George Van Diemen (c.1812 – 3 December 1827), also known as George Vandiemen, was a Tasmanian Aboriginal boy who was acquired by the Lieutenant-Governor of Van Diemen's Land, William Sorell in 1819 and later sent to England to be educated under the British system. He appears to have been the first and only documented Indigenous Tasmanian of unmixed heritage to visit England while alive.

==Early life==
George was born around the year 1812 close to what is now known as the locality of New Norfolk in Tasmania. His parents were Indigenous Tasmanians who were still living a mostly traditional Aboriginal lifestyle despite the increasing presence of British colonists taking their lands and killing their people. It is not known what George's traditional name was.

==Taken by the British==
In early 1819, convict servants of British colonists working in the Plenty River region, encountered a group of Aborigines. This "sudden interruption" caused the Aboriginal people to flee and two Indigenous children were subsequently captured by the convicts. One of these children was George, aged around seven, and the other was a much younger child who died not long after being captured.

==Placed in the household of William Sorell==
George was taken to Hobart, where the Lieutenant-Governor, William Sorell, took an interest in his welfare and placed him under his care. Sorell had him baptised and named as George Van Diemen. George would have been traumatised by the experience of being displaced from his family, seeing at least one close relative die, and being placed in a completely alien environment. However, according to Sorell he adapted well to British expectations by:
"been taught his letters and his prayers and...has become obedient and tractable and is weaned from his wandering habits"

==Sent to England for education==
In 1821, Sorell decided to attempt an "experiment of instructing and civilizing a being of a race so little known" by sending George to England to be educated. He placed George in the care of a Liverpool merchant named William Kermode with whom he instructed to "leave George...in any hands that you may consider fit to ensure his good treatment and education".

In September 1821, George, then aged around nine, sailed with Kermode for England on board the small trading vessel Mary. After a long journey of approximately twelve months, they reached Liverpool where George's arrival was described in the local newspaper as an "object of curiosity". Further Liverpool news reports went on to state that George could be "seen at Mr Kermode's...he is, in our opinion deserving of the countenance of the benevolent and humane. The land of his birth is at present uncilivized but the education of a few of its natives...will be the most effectual means of reclaiming the whole native population from the state of barbarism in which they are now sunk"

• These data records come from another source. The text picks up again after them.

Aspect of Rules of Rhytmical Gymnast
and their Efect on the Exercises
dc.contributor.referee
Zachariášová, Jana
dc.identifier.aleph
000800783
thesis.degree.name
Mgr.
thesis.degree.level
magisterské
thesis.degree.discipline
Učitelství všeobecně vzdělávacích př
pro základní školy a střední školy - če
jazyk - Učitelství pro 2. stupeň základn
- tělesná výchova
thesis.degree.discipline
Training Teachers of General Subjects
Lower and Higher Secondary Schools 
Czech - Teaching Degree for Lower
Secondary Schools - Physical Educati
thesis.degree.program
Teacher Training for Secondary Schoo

Soon after arriving in Liverpool, George was transferred from Kermode's care and sent to the nearby village of Southport to be educated under the patronage of Reverend George Greatbatch. Greatbatch was surprised by the child's affection and gratitude as he previously thought his race was unable to display such feelings. By 1823, George was able to write brief letters in English to Lieutenant-Governor Sorell, was receptive to instruction and became well-liked within the Southport community.

In 1825, George's encouraging progress saw him transferred for further education to the residence of a Liverpool schoolmaster named John Bradley where he was taught arithmetic, geography and religion. Bradley was very pleased with George's demeanour and his ability and enthusiasm to learn. However, by the following year, it was decided to return George to Van Diemen's Land. It is unclear why the decision was made to return him, but it may have been George's own wish to see his homeland again.

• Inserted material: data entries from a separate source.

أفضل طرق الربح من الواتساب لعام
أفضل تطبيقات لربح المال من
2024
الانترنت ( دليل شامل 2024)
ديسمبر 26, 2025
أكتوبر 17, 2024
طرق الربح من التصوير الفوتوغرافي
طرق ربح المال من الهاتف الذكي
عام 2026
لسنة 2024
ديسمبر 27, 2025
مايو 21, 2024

==Return to Van Diemen's Land==
In September 1826, George boarded the vessel City of Edinburgh bound for Australia, accompanied by Kermode. He arrived in Hobart in February 1827. By this stage, George's patron in Van Diemen's Land, William Sorell, had been replaced as Lieutenant-Governor by the austere George Arthur. Written requests from Bradley and others in England that George should be well cared for and have his education continued, saw Governor Arthur place George, who was still only aged 14, under the care of the schoolmaster Thomas Stone who headed a National School in Hobart. This reputable school was for the children of white colonists, which
indicates the potential seen in George.

However, despite George seemingly doing well at his studies, being "observed among the boys let loose from Mr Stone's school, a native black boy playing with his school fellows at marbles", Governor Arthur was recalcitrant in providing funds for his education and board. This possibly impacted his care and toward the end of 1827, George fell ill with tuberculosis.

==Death and legacy==
George Van Diemen died in Hobart of tuberculosis on 3 December 1827. He was almost certainly the first and only Aboriginal Tasmanian of unmixed heritage to visit England while still living.